Run Cambrian-1 Demo Online


Cambrian-1 is a family of multimodal LLMs (MLLMs) designed with a vision-centric approach. While powerful language models can enhance multimodal capabilities, the design choices of the visual component are often underexplored and out of touch with visual representation learning research.
Cambrian-1 is built around five key pillars, each of which provides important insights into the design space of MLMs:
- Visual Representation: The research team explored various visual encoders and their combinations.
- Connector Design: The research team designed a new dynamic and spatially aware connector that integrates visual features from several models while reducing the number of tokens.
- Instruction tuning data: The research team curates high-quality visual instruction tuning data from public resources, emphasizing the importance of balanced distribution.
- Instruction Tuning Cookbook: The research team discusses instruction tuning strategies and practices.
- Benchmarks: The research team examined existing MLM benchmarks and introduced a new vision-centric benchmark “CV-Bench”.
Cambrian-1 project website:https://cambrian-mllm.github.io/#visual-representation
Model performance
Model | # Vis.
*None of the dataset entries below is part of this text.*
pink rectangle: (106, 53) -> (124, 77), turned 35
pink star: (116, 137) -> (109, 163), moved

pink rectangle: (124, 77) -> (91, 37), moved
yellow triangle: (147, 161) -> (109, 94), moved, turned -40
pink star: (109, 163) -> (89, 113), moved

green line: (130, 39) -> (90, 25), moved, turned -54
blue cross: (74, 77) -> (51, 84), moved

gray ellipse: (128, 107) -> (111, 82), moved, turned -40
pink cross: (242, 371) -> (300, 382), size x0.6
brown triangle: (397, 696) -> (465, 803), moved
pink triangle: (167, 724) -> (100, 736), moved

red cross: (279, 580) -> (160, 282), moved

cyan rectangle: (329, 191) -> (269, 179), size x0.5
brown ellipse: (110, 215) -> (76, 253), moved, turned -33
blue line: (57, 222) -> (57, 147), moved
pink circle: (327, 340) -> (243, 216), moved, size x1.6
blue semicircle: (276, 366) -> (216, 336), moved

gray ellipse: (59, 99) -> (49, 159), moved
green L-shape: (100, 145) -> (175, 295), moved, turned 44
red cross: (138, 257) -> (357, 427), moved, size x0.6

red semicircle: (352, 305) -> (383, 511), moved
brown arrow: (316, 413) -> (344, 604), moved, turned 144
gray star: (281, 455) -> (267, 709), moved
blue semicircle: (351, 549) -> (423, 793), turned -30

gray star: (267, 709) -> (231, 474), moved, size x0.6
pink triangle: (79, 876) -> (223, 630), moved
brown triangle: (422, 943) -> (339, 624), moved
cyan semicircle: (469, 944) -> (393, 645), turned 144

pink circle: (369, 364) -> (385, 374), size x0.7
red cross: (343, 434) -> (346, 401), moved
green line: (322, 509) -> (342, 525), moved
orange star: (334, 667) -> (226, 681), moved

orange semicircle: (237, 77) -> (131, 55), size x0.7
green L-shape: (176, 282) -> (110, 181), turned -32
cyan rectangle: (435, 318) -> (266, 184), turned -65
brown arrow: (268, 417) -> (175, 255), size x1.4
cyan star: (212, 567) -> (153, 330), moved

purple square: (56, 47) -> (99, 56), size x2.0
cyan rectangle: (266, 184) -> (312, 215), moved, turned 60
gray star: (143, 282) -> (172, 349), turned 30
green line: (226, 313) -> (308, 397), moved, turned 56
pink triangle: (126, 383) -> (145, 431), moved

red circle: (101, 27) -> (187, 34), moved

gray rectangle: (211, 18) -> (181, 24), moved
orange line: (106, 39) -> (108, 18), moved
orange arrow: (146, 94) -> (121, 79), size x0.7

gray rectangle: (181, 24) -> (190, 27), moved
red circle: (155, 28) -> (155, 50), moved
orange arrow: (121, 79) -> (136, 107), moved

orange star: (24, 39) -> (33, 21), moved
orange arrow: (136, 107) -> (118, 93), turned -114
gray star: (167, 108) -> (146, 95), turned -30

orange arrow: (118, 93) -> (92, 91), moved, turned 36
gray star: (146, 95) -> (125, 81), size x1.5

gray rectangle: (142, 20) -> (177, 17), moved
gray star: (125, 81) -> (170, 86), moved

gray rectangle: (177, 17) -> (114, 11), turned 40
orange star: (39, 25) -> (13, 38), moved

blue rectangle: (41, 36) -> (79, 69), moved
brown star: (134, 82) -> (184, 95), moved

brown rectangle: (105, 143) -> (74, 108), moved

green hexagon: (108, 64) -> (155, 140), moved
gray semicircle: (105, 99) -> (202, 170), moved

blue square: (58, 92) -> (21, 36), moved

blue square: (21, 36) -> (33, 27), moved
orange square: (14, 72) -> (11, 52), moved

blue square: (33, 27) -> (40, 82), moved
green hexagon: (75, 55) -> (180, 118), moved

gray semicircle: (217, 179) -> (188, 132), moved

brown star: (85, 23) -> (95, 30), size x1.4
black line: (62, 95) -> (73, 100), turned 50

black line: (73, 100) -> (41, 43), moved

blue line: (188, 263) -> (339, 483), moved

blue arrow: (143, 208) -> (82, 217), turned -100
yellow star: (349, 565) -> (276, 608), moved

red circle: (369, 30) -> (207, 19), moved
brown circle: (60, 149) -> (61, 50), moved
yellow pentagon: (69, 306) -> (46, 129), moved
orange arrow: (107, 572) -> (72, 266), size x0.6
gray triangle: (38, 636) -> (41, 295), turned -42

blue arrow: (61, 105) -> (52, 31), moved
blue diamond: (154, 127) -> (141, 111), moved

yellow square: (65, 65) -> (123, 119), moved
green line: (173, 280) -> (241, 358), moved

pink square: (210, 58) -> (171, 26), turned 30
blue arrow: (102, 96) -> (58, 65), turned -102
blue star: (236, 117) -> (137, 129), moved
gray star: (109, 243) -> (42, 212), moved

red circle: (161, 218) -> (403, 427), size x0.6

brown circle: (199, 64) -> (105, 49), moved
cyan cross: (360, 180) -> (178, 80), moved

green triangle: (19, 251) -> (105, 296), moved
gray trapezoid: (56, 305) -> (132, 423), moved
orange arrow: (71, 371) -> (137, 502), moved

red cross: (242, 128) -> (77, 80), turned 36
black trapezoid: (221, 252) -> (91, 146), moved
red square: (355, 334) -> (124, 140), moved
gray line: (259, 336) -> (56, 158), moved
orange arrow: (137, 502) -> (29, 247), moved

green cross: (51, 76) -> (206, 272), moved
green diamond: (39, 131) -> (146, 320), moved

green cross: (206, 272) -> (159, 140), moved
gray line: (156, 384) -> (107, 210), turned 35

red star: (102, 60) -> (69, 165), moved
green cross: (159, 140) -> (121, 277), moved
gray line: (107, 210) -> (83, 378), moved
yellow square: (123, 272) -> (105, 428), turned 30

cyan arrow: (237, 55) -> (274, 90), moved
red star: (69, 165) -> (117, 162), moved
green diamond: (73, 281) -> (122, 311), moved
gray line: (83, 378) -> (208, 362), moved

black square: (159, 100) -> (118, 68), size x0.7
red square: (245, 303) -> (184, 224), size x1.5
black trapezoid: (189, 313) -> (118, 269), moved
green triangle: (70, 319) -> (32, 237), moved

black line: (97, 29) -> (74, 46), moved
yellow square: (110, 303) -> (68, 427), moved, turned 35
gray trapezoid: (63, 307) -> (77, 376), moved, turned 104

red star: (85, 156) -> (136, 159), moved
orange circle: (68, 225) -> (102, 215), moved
Tok. | MMB | SQA-I | MathVistaM | ChartQA | MMVP |
---|---|---|---|---|---|---|
GPT-4V | UNK | 75.8 | – | 49.9 | 78.5 | 50.0 |
Gemini-1.0 Pro | UNK | 73.6 | – | 45.2 | – | – |
Gemini-1.5 Pro | UNK | – | – | 52.1 | 81.3 | – |
Grok-1.5 | UNK | – | – | 52.8 | 76.1 | – |
MM-1-8B | 144 | 72.3 | 72.6 | 35.9 | – | – |
MM-1-30B | 144 | 75.1 | 81.0 | 39.4 | – | – |
Base LLM: LLaMA3-8B-Instruct | ||||||
Mini-Gemini-HD-8B | 2880 | 72.7 | 75.1 | 37.0 | 59.1 | 18.7 |
LLaVA-NeXT-8B | 2880 | 72.1 | 72.8 | 36.3 | 69.5 | 38.7 |
Cambrian-1-8B | 576 | 75.9 | 80.4 | 49.0 | 73.3 | 51.3 |
Base LLM: Vicuna1.5-13B | ||||||
Mini-Gemini-HD-13B | 2880 | 68.6 | 71.9 | 37.0 | 56.6 | 19.3 |
LLaVA-NeXT-13B | 2880 | 70.0 | 73.5 | 35.1 | 62.2 | 36.0 |
Cambrian-1-13B | 576 | 75.7 | 79.3 | 48.0 | 73.8 | 41.3 |
Base LLM: Hermes2-Yi-34B | ||||||
Mini-Gemini-HD-34B | 2880 | 80.6 | 77.7 | 43.4 | 67.6 | 37.3 |
LLaVA-NeXT-34B | 2880 | 79.3 | 81.8 | 46.5 | 68.7 | 47.3 |
Cambrian-1-34B | 576 | 81.4 | 85.6 | 53.2 | 75.6 | 52.7 |
Deploy the inference step
This tutorial has deployed the model and environment. You can directly use the large model for reasoning dialogue according to the tutorial instructions. The specific tutorial is as follows:
1. Initial Setup
1. Open the workspace after resource configuration

2. Open the terminal and enter the command bash setup.sh


3. After the system outputs Environment variable added to .bashrc, enter the command source ~/.bashrc

2. Start the controller
4. After initialization is complete, enter the command in the terminal bash control.sh

3. Open the interface
5. Wait for about 15 seconds and then open aNew Terminal, and enter the command bash gradio.sh
, click the link generated on the page to enter the model interface

6. At this time, notice that there is no model for us to choose in the model interface. This is because we have not configured the model yet. At this time, we need to proceed to the fourth step.

4. Model Configuration
7. Open anotherNew Terminal And enter the command bash model.sh
When "Uvicorn running on..." appears, return to the Gradio web page that has been opened. After refreshing, you can see that the model has been deployed. You can then upload pictures and prompt words to communicate with the model.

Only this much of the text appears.